• How to complete this task
Find the word "ниппеля" below. Copy each line that has it.

··········

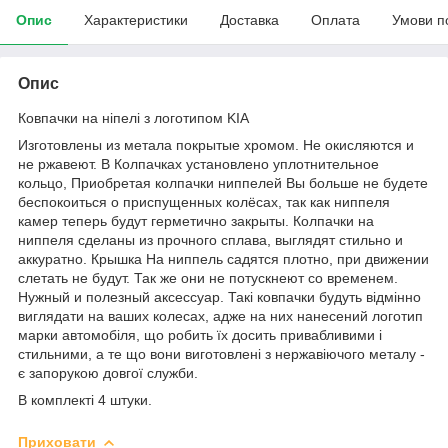
Опис
Характеристики
Доставка
Оплата
Умови п
Опис
Ковпачки на ніпелі з логотипом KIA
Изготовлены из метала покрытые хромом. Не окисляются и
не ржавеют. В Колпачках установлено уплотнительное
кольцо, Приобретая колпачки ниппелей Вы больше не будете
беспокоиться о приспущенных колёсах, так как ниппеля
камер теперь будут герметично закрыты. Колпачки на
ниппеля сделаны из прочного сплава, выглядят стильно и
аккуратно. Крышка На ниппель садятся плотно, при движении
слетать не будут. Так же они не потускнеют со временем.
Нужный и полезный аксессуар. Такі ковпачки будуть відмінно
виглядати на ваших колесах, адже на них нанесений логотип
марки автомобіля, що робить їх досить привабливими і
стильними, а те що вони виготовлені з нержавіючого металу -
є запорукою довгої служби.
В комплекті 4 штуки.
Приховати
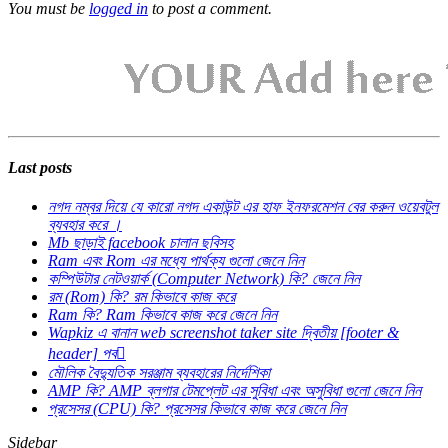
You must be
logged in
to post a comment.
Last posts
নগদ নম্বর দিয়ে যে কারো নগদ একাউন্ট এর হাফ ইনফরমেশন বের করুন ওয়েবটুল
ব্যবহার করে ।
Mb ছাড়াই facebook চালান ছবিসহ
Ram এবং Rom এর মধ্যে পার্থক্য গুলো জেনে নিন
কম্পিউটার নেটওয়ার্ক (Computer Network) কি? জেনে নিন
রম (Rom) কি? রম কিভাবে কাজ করে
Ram কি? Ram কিভাবে কাজ করে জেনে নিন
Wapkiz এ বানান web screenshot taker site দ্বিতীয় [footer &
header] পব
মৌলিক বৈদ্যুতিক সরঞ্জাম ব্যবহারের নির্দেশিকা
AMP কি? AMP ব্লগার টেমপ্লেট এর সুবিধা এবং অসুবিধা গুলো জেনে নিন
প্রসেসর (CPU) কি? প্রসেসর কিভাবে কাজ করে জেনে নিন
Sidebar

··········

• Answer for the task
беспокоиться о приспущенных колёсах, так как ниппеля
ниппеля сделаны из прочного сплава, выглядят стильно и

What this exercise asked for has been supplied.